Senate debates
Thursday, 6 February 2025
Committees
Finance and Public Administration References Committee; Report
4:54 pm
Barbara Pocock (SA, Australian Greens) Share this | Link to this | Hansard source
I rise to take note of committee report No. 52 from the Finance and Public Administration Reference Committee, Management and assurance of integrity by consulting services, on an inquiry I initiated into the big four two years back. That inquiry generated shared outrage across us all here in the chamber. We were outraged at the monetisation by PwC of confidential government tax information to help some of the world's largest multinationals avoid tax. We were outraged at the aggressive 'land and expand' tactics and the contract extensions of the big four, the superprofitable revolving door between government and consultancies, the deliberately cultivated conflicts of interest, the cheating on ethics exams and the payment of public dollars for poor, incomplete or no work at all. And that's just the start.

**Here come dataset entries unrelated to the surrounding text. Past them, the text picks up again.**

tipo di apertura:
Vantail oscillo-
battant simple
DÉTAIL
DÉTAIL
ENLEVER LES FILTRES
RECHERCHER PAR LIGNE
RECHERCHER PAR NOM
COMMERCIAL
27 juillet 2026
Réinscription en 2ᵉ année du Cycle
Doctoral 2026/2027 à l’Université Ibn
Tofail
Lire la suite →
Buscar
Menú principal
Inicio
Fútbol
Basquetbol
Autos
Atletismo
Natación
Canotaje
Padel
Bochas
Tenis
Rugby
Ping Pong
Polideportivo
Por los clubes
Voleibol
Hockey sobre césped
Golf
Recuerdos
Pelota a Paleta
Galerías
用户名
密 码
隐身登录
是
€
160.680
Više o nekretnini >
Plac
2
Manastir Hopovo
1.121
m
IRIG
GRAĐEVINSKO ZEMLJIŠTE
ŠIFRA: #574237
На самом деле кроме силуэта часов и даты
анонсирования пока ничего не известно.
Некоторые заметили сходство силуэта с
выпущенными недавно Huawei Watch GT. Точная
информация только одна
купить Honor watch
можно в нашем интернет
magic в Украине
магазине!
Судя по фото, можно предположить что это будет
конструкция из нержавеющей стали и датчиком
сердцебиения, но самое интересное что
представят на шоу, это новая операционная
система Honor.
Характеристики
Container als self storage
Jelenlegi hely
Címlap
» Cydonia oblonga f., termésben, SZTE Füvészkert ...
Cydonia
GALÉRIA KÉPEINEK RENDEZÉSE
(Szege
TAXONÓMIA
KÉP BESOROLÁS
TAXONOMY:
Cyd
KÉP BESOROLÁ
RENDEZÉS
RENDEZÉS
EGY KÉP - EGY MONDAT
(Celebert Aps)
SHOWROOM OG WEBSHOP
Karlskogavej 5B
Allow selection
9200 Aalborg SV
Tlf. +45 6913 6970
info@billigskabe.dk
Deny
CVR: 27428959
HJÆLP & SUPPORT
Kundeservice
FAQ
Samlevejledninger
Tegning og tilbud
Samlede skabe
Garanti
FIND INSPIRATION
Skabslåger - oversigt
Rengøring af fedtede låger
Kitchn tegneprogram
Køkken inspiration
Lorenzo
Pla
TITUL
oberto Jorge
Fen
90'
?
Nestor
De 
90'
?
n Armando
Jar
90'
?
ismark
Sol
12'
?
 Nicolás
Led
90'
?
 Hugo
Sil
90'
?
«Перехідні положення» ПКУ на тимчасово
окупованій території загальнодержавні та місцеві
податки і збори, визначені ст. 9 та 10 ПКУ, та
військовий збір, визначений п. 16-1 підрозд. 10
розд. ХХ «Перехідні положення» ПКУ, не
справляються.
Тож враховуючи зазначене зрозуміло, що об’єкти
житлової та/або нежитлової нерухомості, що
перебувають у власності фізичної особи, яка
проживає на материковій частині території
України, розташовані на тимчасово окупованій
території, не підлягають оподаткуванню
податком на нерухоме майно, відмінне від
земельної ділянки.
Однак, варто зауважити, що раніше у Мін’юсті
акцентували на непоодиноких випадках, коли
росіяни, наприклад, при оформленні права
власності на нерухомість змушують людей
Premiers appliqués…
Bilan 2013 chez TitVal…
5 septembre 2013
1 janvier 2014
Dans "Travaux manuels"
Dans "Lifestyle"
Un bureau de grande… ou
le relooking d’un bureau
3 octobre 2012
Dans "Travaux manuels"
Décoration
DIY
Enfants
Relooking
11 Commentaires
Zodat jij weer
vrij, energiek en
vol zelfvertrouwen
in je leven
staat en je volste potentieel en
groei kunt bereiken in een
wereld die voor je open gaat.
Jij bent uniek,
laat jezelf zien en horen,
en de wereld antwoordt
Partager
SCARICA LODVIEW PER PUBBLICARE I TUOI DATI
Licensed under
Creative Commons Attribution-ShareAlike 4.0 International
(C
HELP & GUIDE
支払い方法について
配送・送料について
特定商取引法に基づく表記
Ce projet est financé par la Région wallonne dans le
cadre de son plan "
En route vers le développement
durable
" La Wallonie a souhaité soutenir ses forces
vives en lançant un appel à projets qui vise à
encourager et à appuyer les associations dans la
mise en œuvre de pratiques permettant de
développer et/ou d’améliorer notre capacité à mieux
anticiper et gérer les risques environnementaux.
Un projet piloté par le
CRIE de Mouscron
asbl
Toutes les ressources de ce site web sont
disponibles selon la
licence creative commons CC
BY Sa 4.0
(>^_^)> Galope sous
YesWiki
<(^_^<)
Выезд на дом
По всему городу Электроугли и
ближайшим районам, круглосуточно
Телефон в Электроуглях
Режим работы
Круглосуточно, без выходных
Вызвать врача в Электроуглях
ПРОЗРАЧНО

This report set out the sins of these rorters in a rolled gold internationally significant case study of the big consultancy con. Sadly, however, the recommendations authored by the big parties in this report are pathetic. They squibbed it. The recommendations, just 12 of them, are shamefully weak—'reviews', 'guidelines', 'training'. It's straight out of the 'lots of words but no change' playbook. We need deep systemic change. Our comprehensive Greens recommendations set that out. Labor's weak response to this inquiry leaves the big four intact and unpunished. Outrage is not enough; we need action.
What about the coalition? Where have they landed? The coalition are straight back to replenishing these consultants' trough. They want to cut the public sector by 36,000 jobs and refill the consultants' coffers. These are coffers that received $20.8 billion in consultant, labour hire and private sector contracts in the last year of the Morrison government. That is the world that Peter Dutton wants to take us back to—fewer jobs for Australians and big bucks for the big four and the big end of town. He is taking notes from Trump's America. Peter Dutton is drawing strength from Trump's dark, Voldemort shadow. Of all things, he has complimented Trump today for his 'big thinking'. A Dutton government promises, in Senator Cash's words this week, exactly the same attitude as Trump—a massive cut to public sector services and the return of overpriced, underperforming, conflicted consulting and labour hire firms, doing the jobs of public servants at three times the price.
We see in real time every day right now Trump modelling our future under a Dutton coalition government, and it is a horrific prospect. In the last couple of days Trump has cheered on Elon Musk, who has shut down whole agencies, like USAID, sacking tens of thousands of workers overnight and cutting $40 billion in foreign assistance without any congressional authority. Robert Reich, the former US Secretary of Labor and adviser to three previous US administrations, called what we are seeing in the US a coup—a coup! He points to the irony of the richest man in the world, Elon Musk, almost single-handedly destroying an aid agency designed to help the world's poorest people, all to fuel huge tax cuts for that very rich man and his billionaire mates and big corporations. It's a dangerous, destructive coup that is costing thousands of families their livelihoods and costing food and help for the world's poorest. These cuts shut down 43 per cent of the world's humanitarian aid. This cuts off access to water, sanitation, health care, disaster relief, shelter and food in places like Ethiopia, South Sudan and the Asia-Pacific.
This is the world that Mr Dutton wants to mimic, Trump's world of disdain for humanity and for the services that we need. He wants to mimic Trump's swap of public servants for consultants, labour hire and rampant profiteers. We say no. We say no to Dutton's Trumpian attack on our Public Service and workers and to his servile admiration for Trump's appalling—
Matt O'Sullivan (WA, Liberal Party) Share this | Link to this | Hansard source
Senator Pocock, please refer to people in the other place by their correct title.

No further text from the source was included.